Marietjie's mum enjoyed sewing and during the 80's she attended Knitwit classes for home dressmakers, which taught quick and easy ways to work with knit and stretch fabrics. They also exchanged fast and easy recipes, and this recipe was known as Knitwit Bran Rusks.
The first version of the recipe is for a very small batch of sunflower, pumpkin and sesame seed bran rusks, baked in a 200 mm square cake pan.
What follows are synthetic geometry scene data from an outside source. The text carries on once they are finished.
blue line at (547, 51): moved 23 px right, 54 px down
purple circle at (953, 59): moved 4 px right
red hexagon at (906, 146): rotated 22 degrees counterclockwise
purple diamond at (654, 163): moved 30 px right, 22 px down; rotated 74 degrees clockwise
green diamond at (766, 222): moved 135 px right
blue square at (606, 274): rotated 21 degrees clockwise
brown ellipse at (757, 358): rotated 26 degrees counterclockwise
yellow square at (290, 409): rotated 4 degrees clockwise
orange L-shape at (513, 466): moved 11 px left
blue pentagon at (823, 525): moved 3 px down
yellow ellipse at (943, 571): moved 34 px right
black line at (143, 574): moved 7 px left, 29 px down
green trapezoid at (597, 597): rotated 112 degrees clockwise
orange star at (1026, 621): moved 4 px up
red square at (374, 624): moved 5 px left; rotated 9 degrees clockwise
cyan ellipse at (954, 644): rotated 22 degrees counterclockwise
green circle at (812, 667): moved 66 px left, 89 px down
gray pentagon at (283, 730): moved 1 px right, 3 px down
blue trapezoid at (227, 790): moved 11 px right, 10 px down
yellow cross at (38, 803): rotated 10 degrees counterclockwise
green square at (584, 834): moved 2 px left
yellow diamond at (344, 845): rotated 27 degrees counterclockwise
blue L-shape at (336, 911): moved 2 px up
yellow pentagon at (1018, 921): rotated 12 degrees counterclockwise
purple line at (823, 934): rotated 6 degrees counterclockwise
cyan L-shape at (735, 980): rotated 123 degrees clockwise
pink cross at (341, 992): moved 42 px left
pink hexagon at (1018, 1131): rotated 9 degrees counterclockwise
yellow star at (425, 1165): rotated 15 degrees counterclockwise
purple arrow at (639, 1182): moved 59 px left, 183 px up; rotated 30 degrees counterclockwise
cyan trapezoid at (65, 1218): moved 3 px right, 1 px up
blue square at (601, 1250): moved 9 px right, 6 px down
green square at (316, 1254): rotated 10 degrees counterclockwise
Of course you can easily double the recipe (and bake it in a larger pan).
The second version is the original family-sized sunflower seed and bran rusk recipe, which is baked in a Swiss roll pan.
Marietjie’s small batch of seed and bran Knitwit rusks
- 2 tablespoons (30 ml) sunflower seeds
- 2 tablespoons (30 ml) pumpkin seeds
- 2 tablespoons (30 ml) sesame seeds
- 125 gram butter
- 3/4 cup (180 ml) brown sugar
- 3/4 teaspoon (4 ml) salt
- 250 ml ultra pasteurised cream (Ultramel cream in South-Africa, Anchor long life cream in NZ)
- 3 cups (750 ml) wheat bran
- 2 cups (500 ml) self-raising flour
Original Knitwit bran rusks
- 6 cups (1.5 litre) wheat bran
- 4 cups (1 litre) self-raising flour
- 1½ cup (375 ml) brown sugar
- 1½ teaspoon (7 ml) salt
- 500 ml ultra pasteurised cream (Ultramel cream in South-Africa, 2 x 250 ml Anchor long life cream in NZ)
- 1 cup (250 ml) sunflower seed
- 250 gram butter or margarine
- If you are using seeds, soak them in a cup filled almost to the brim with water, for 3 to 8 hours, at room temperature. Rinse well and drain.
- Melt butter (in the microwave oven is fine), add sugar, salt and long life cream and mix well.
- Add the wheat bran and self-raising flour and mix well. Knead lightly.
- Press into a lightly greased pan. Use a small pan (approximately 200 mm x 200 mm) for the smaller batch, or a Swiss roll or oven pan for the original recipe.
- Bake for 45 to 55 minutes in an oven preheated to 170°C.
- Allow to cool completely on a wire rack. Cut into fingers and dry overnight in a slow oven, between 80°C to 100°C.
We pre-soak the seeds for 3 to 8 hours to release toxic enzyme inhibitors, making it healthier and more digestible. Ultra pasteurised cream tastes good, but you can also use fresh cream.